Posted by Unknown , Monday, November 19, 2007 12:15 PM

So I'm an excellent example of the "marathon paper writer," as I started a paper at 11:00 or so Sunday morning and, with only three hours of breaks, finished at 4:00 this morning. What is that? Fourteen hours? Not bad for an eight-page research paper that I went through three thesis topics for because my sources couldn't support what I was trying to argue.

The paper was over Lewis Carroll's Through the Looking-Glass and what Alice found there. My original argument was going to be about "themes of death" within Looking Glass - an easy enough topic, even if it was perfunctory and bland. But when I realized that I was going to have to write an eight page paper with sources supporting a very one-dimensional thesis, and that my grade was at stake if I chose to take the less work/less points approach. So I went to the polar opposite, claiming that Lewis Carroll was to the literary Alice as Charles L. Dodgson was to the real Alice - not creation-wise, but as far as narration and voice. My argument was that Charles Dodgson, the man, would break through the Carrollian façade. When he did, I was to write eloquently, he wasn't speaking the the literary Alice, but to the real child Alice he had befriended so long ago.

Basically, I went from one-dimensional to über-dimensional and gave myself a doctoral thesis in one fell swoop.

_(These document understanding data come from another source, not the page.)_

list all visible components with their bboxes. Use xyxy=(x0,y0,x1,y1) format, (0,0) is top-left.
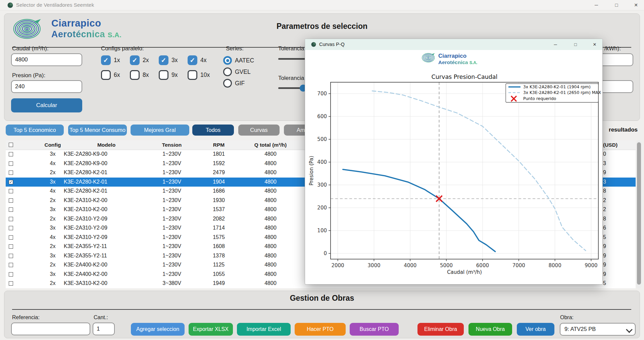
cell-modelo: K3E-2A280-K2-01 xyxy=(64,169,107,176)
radio-unselected-icon[interactable] xyxy=(223,67,232,76)
radio-unselected-icon[interactable] xyxy=(223,79,232,88)
series-radio-GIF[interactable]: GIF xyxy=(223,78,254,89)
checkbox-checked-icon[interactable]: ✓ xyxy=(188,55,197,65)
popup-close-button[interactable]: ✕ xyxy=(589,41,601,48)
popup-minimize-button[interactable]: ─ xyxy=(549,41,561,48)
config-checkbox-9x[interactable]: 9x xyxy=(159,69,188,81)
config-checkbox-8x[interactable]: 8x xyxy=(130,69,159,81)
cell-modelo: K3E-2A355-Y2-11 xyxy=(64,243,107,249)
gestion-heading: Gestion de Obras xyxy=(4,294,640,303)
hacer-pto-button[interactable]: Hacer PTO xyxy=(295,323,346,336)
ver-obra-button[interactable]: Ver obra xyxy=(517,323,554,336)
cell-usd_fragment: 8 xyxy=(603,188,606,194)
caudal-label: Caudal (m³/h): xyxy=(12,45,49,52)
brand-sa: S.A. xyxy=(108,31,121,39)
importar-excel-button[interactable]: Importar Excel xyxy=(237,323,291,336)
checkbox-unchecked-icon[interactable] xyxy=(159,70,168,80)
eliminar-obra-button[interactable]: Eliminar Obra xyxy=(417,323,464,336)
row-checkbox[interactable] xyxy=(9,198,13,203)
close-button[interactable]: ✕ xyxy=(630,1,642,9)
calcular-button[interactable]: Calcular xyxy=(11,98,82,112)
row-checkbox[interactable] xyxy=(9,281,13,286)
y-tick-label: 200 xyxy=(317,205,327,211)
row-checkbox[interactable] xyxy=(9,152,13,156)
cant-input[interactable] xyxy=(93,323,115,335)
config-checkbox-label: 8x xyxy=(143,71,149,79)
cell-qtotal: 4800 xyxy=(244,234,297,240)
checkbox-unchecked-icon[interactable] xyxy=(188,70,197,80)
config-checkbox-4x[interactable]: ✓4x xyxy=(188,54,216,66)
table-scrollbar-thumb[interactable] xyxy=(637,142,641,285)
row-checkbox[interactable] xyxy=(9,263,13,267)
x-tick-label: 7000 xyxy=(512,262,525,269)
x-tick-label: 2000 xyxy=(331,262,344,269)
config-checkbox-1x[interactable]: ✓1x xyxy=(101,54,130,66)
tab-top-5-menor-consumo[interactable]: Top 5 Menor Consumo xyxy=(68,125,127,136)
cell-modelo: K3E-3A310-K2-00 xyxy=(64,280,107,286)
tab-curvas[interactable]: Curvas xyxy=(238,125,280,136)
header-config: Config xyxy=(26,142,80,148)
row-checkbox[interactable] xyxy=(9,171,13,175)
row-checkbox[interactable] xyxy=(9,244,13,249)
agregar-seleccion-button[interactable]: Agregar seleccion xyxy=(131,323,185,336)
row-checkbox[interactable] xyxy=(9,254,13,258)
minimize-button[interactable]: ─ xyxy=(590,1,603,9)
series-radio-AATEC[interactable]: AATEC xyxy=(223,55,254,66)
series-radio-GVEL[interactable]: GVEL xyxy=(223,66,254,78)
radio-inner xyxy=(225,58,230,63)
cell-qtotal: 4800 xyxy=(244,253,297,259)
row-checkbox-checked[interactable]: ✓ xyxy=(9,180,13,184)
obra-select[interactable]: 9: ATV25 PB xyxy=(560,323,636,336)
cell-usd_fragment: 3 xyxy=(603,160,606,166)
row-checkbox[interactable] xyxy=(9,161,13,166)
maximize-button[interactable]: □ xyxy=(610,1,623,9)
row-checkbox[interactable] xyxy=(9,217,13,221)
popup-maximize-button[interactable]: □ xyxy=(569,41,582,48)
x-tick-label: 5000 xyxy=(440,262,453,269)
tab-top-5-economico[interactable]: Top 5 Economico xyxy=(6,125,64,136)
row-checkbox[interactable] xyxy=(9,272,13,277)
config-checkbox-10x[interactable]: 10x xyxy=(188,69,216,81)
tab-mejores-gral[interactable]: Mejores Gral xyxy=(131,125,189,136)
cell-modelo: K3E-2A310-K2-00 xyxy=(64,197,107,203)
x-tick-label: 8000 xyxy=(549,262,561,269)
cell-tension: 1~230V xyxy=(145,216,199,222)
caudal-input[interactable] xyxy=(11,53,82,66)
config-checkbox-label: 2x xyxy=(143,57,149,64)
config-checkbox-6x[interactable]: 6x xyxy=(101,69,130,81)
cell-rpm: 1537 xyxy=(192,206,246,212)
select-all-checkbox[interactable] xyxy=(9,143,13,147)
config-checkbox-3x[interactable]: ✓3x xyxy=(159,54,188,66)
config-checkbox-label: 9x xyxy=(171,71,178,79)
checkbox-checked-icon[interactable]: ✓ xyxy=(130,55,140,65)
row-checkbox[interactable] xyxy=(9,207,13,212)
x-tick-label: 9000 xyxy=(585,262,597,269)
checkbox-checked-icon[interactable]: ✓ xyxy=(101,55,111,65)
cell-rpm: 1686 xyxy=(192,188,246,194)
nueva-obra-button[interactable]: Nueva Obra xyxy=(468,323,512,336)
cell-usd_fragment: 5 xyxy=(603,280,606,286)
radio-selected-icon[interactable] xyxy=(223,56,232,65)
checkbox-unchecked-icon[interactable] xyxy=(130,70,140,80)
configs-label: Configs paralelo: xyxy=(101,45,144,52)
cell-usd_fragment: 5 xyxy=(603,234,606,240)
exportar-xlsx-button[interactable]: Exportar XLSX xyxy=(189,323,233,336)
row-checkbox[interactable] xyxy=(9,189,13,193)
popup-titlebar: Curvas P-Q ─ □ ✕ xyxy=(305,39,602,50)
tab-todos[interactable]: Todos xyxy=(192,125,234,136)
x-tick-label: 4000 xyxy=(404,262,416,269)
checkbox-unchecked-icon[interactable] xyxy=(101,70,111,80)
row-checkbox[interactable] xyxy=(9,235,13,240)
x-tick-label: 3000 xyxy=(367,262,380,269)
cell-tension: 1~230V xyxy=(145,253,199,259)
referencia-input[interactable] xyxy=(11,323,90,335)
config-checkbox-2x[interactable]: ✓2x xyxy=(130,54,159,66)
legend-label: 3x K3E-2A280-K2-01 (2650 rpm) MAX xyxy=(523,90,601,95)
checkbox-checked-icon[interactable]: ✓ xyxy=(159,55,168,65)
table-scrollbar[interactable] xyxy=(636,140,642,288)
buscar-pto-button[interactable]: Buscar PTO xyxy=(350,323,399,336)
cell-tension: 3~380V xyxy=(145,280,199,286)
row-checkbox[interactable] xyxy=(9,226,13,230)
cell-tension: 1~230V xyxy=(145,225,199,231)
presion-input[interactable] xyxy=(11,80,82,93)
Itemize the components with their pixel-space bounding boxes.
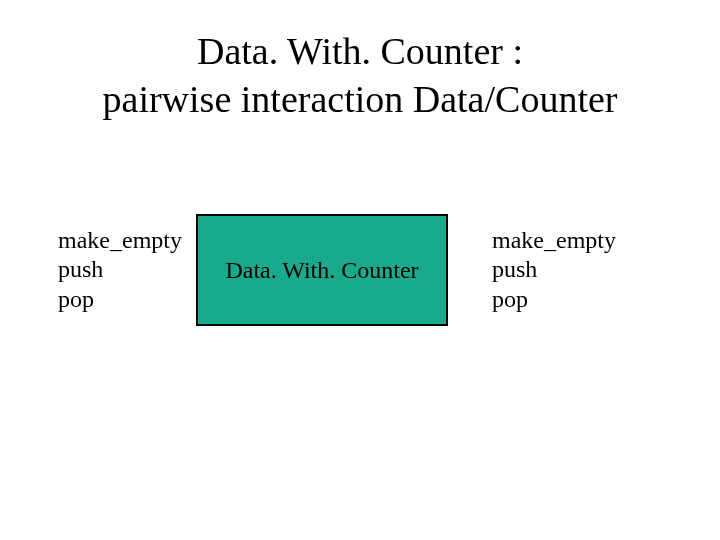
- op-item: pop: [492, 285, 616, 314]
- op-item: push: [492, 255, 616, 284]
- title-line-1: Data. With. Counter :: [197, 30, 523, 72]
- operations-right: make_empty push pop: [492, 226, 616, 314]
- op-item: pop: [58, 285, 182, 314]
- op-item: make_empty: [492, 226, 616, 255]
- operations-left: make_empty push pop: [58, 226, 182, 314]
- component-box: Data. With. Counter: [196, 214, 448, 326]
- component-label: Data. With. Counter: [225, 257, 418, 284]
- op-item: push: [58, 255, 182, 284]
- op-item: make_empty: [58, 226, 182, 255]
- slide-title: Data. With. Counter : pairwise interacti…: [0, 28, 720, 123]
- title-line-2: pairwise interaction Data/Counter: [103, 78, 618, 120]
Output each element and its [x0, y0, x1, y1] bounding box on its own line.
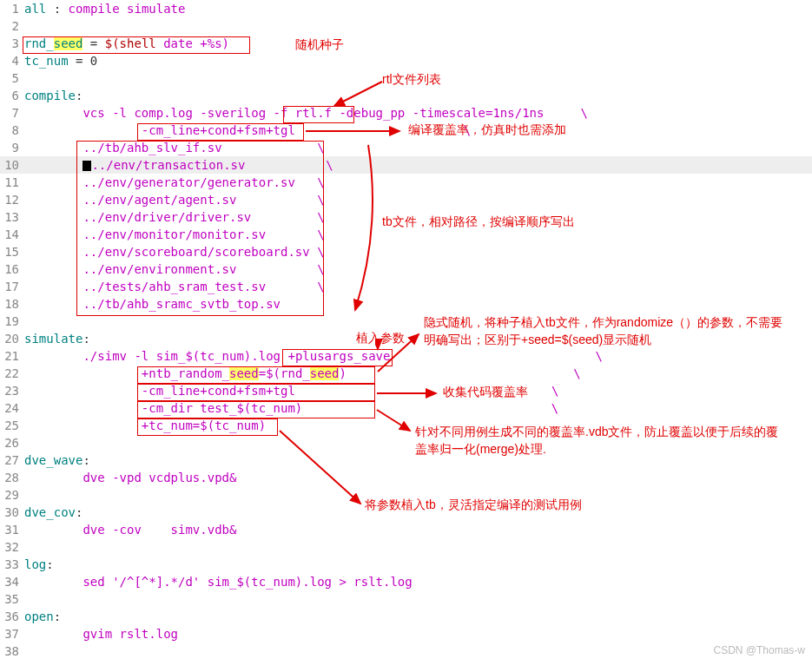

So I decided to still write about the breaking through of Dodgson in
Looking Glass, but I would write about his typically Victorian sentimentality. To give another dimension, I tied this to his cautionary voice in book, warning against the dangers of the world. I realized I had thinned my argument out again and limited what I could use.

Back to the drawing board I went at around 10:00 last night. I had written the first paragraph and also the passages I wanted to use, but that was it. I was frantic, because I knew I could very well stay up until my class at 9:00 this morning and not have the paper done. But then it hit me. I ran downstairs after I got out of the shower and fell upon my laptop in a typing fury. All in all, I changed about six words.

My original title-


The Fragility of Living in a Glass World:
Charles L. Dodgson's Subliminal Sentiment and Cautionary Wisdom in

Through the Looking Glass

transformed into -
The Fragility of Living in a Glass World:
Charles L. Dodgson's Subliminal Sentiment and the Passage of Time in
Through the Looking Glass

Oh and for the world of difference.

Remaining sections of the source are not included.